Heeringa merkt op dat tweederde van de frackvloeistof binnen twee maanden weer bovengronds komt met het gas: ‘Alle vloeistoffen worden bovengronds van het aardgas gescheiden middels een behandelingsinstallatie, op locatie verzameld in gesloten tanks en daarna vervoerd naar een externe verwerker. Nadat de vloeistof voldoet aan de juiste parameters, wordt deze als productiewater vervoerd naar NAM Tankenpark Delfzijl. Dat betekent dat er 1 tot 3 m3 chemicaliën in de grond achterblijft. Maar boven het aardgas zit een dikke laag zout, daar dringen de chemische vloeistoffen niet doorheen. De enige manier waarop die stoffen weer naar de aardoppervlakte kunnen komen, is via de bestaande buizen voor de gaswinning. De kans dat het grondwater op die manier wordt vervuild is zeer klein.’

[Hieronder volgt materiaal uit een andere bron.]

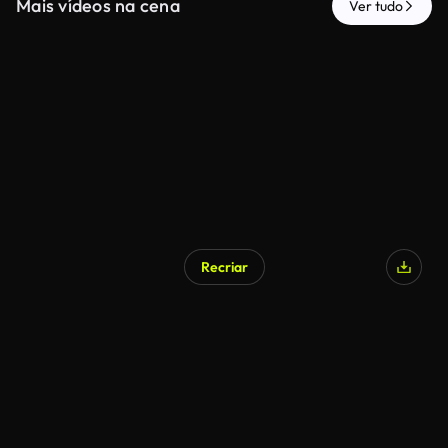
Mais vídeos na cena
Ver tudo
Recriar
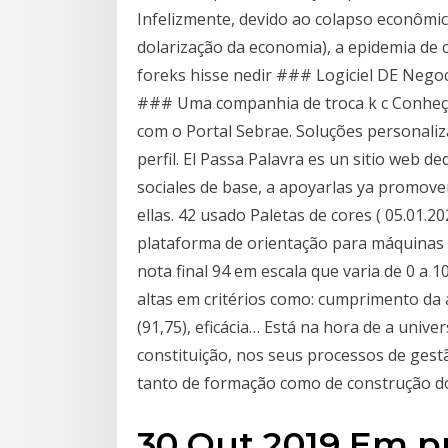
Infelizmente, devido ao colapso econômi
dolarização da economia), a epidemia de c
foreks hisse nedir ### Logiciel DE Neg
### Uma companhia de troca k c Conheça
com o Portal Sebrae. Soluções personali
perfil. El Passa Palavra es un sitio web d
sociales de base, a apoyarlas ya promover 
ellas. 42 usado Paletas de cores ( 05.01.
plataforma de orientação para máquinas
nota final 94 em escala que varia de 0 a 
altas em critérios como: cumprimento da 
(91,75), eficácia… Está na hora de a univ
constituição, nos seus processos de gest
tanto de formação como de construção 
30 Out 2019 Em pr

Op de vraag of het hier gaat om een vorm van milieuvervuiling, plaatst Van der Gaag het in perspectief: ‘Er blijven inderdaad chemicaliën achter in de diepe ondergrond, maar verhoudingsgewijs blijven er veel meer chemicaliën achter bij het reinigen van drinkwaterputten in bijvoorbeeld Gelderland.’
Toch begrijpt hij de verontrusting over fracken, zoals bij Saaksum, wel: ‘Er is geen onafhankelijke deskundige voorlichting of kennisinstelling met verstand van fracken. Dan kweek je verontruste burgers.’